Transcribed page contents
────────────────────
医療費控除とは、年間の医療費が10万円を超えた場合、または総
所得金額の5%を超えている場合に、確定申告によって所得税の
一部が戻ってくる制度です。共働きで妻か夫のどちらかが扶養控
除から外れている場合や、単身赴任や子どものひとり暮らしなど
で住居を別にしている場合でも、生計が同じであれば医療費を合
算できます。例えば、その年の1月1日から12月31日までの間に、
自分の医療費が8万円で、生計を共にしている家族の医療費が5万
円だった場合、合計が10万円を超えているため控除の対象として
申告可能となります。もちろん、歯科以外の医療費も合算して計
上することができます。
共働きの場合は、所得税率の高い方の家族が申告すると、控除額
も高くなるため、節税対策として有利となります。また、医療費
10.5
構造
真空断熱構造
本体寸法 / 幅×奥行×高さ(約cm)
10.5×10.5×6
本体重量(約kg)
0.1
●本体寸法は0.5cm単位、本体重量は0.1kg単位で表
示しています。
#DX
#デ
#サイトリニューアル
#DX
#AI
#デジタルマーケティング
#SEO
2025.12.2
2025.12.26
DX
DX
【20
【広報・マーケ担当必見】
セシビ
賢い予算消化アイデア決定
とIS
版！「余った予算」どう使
────────────────────
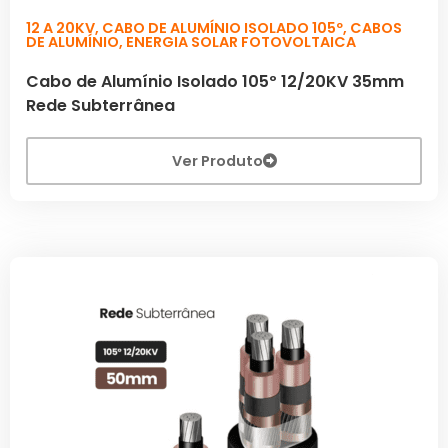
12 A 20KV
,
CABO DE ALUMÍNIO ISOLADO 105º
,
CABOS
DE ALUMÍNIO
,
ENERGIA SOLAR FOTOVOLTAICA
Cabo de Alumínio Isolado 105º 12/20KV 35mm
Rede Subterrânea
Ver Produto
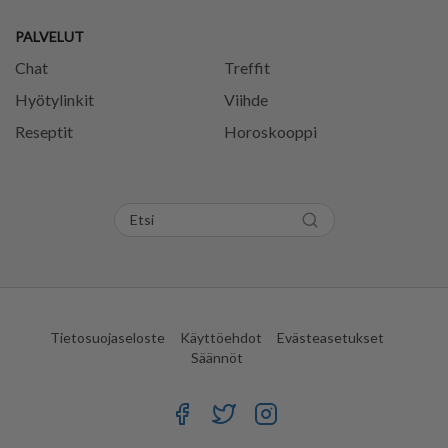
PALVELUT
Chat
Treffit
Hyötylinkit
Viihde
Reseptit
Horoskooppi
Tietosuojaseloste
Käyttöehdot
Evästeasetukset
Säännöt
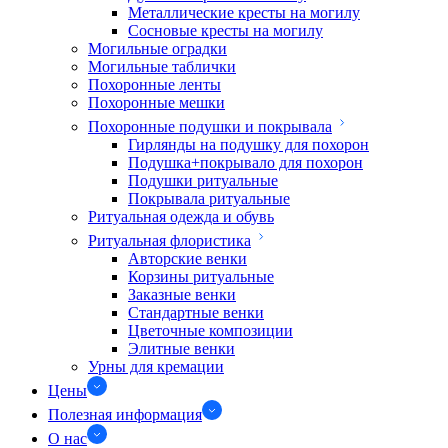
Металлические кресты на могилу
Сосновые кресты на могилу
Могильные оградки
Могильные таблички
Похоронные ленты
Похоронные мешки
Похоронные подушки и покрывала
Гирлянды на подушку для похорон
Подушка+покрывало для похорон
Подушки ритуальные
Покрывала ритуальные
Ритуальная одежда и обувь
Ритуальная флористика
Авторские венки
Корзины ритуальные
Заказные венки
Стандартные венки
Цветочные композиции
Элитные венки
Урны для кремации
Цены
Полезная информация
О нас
────────────────────
▶ _EXERCISE OBJECTIVE_
Using the data above, copy exactly the lines from the one containing "Käyttöehdot" to the one containing "Покрывала ритуальные", inclusive. Exclude the pictures.

▶ _TASK OUTPUT_
Käyttöehdot
Evästeasetukset
Säännöt
Металлические кресты на могилу
Сосновые кресты на могилу
Могильные оградки
Могильные таблички
Похоронные ленты
Похоронные мешки
Похоронные подушки и покрывала
Гирлянды на подушку для похорон
Подушка+покрывало для похорон
Подушки ритуальные
Покрывала ритуальные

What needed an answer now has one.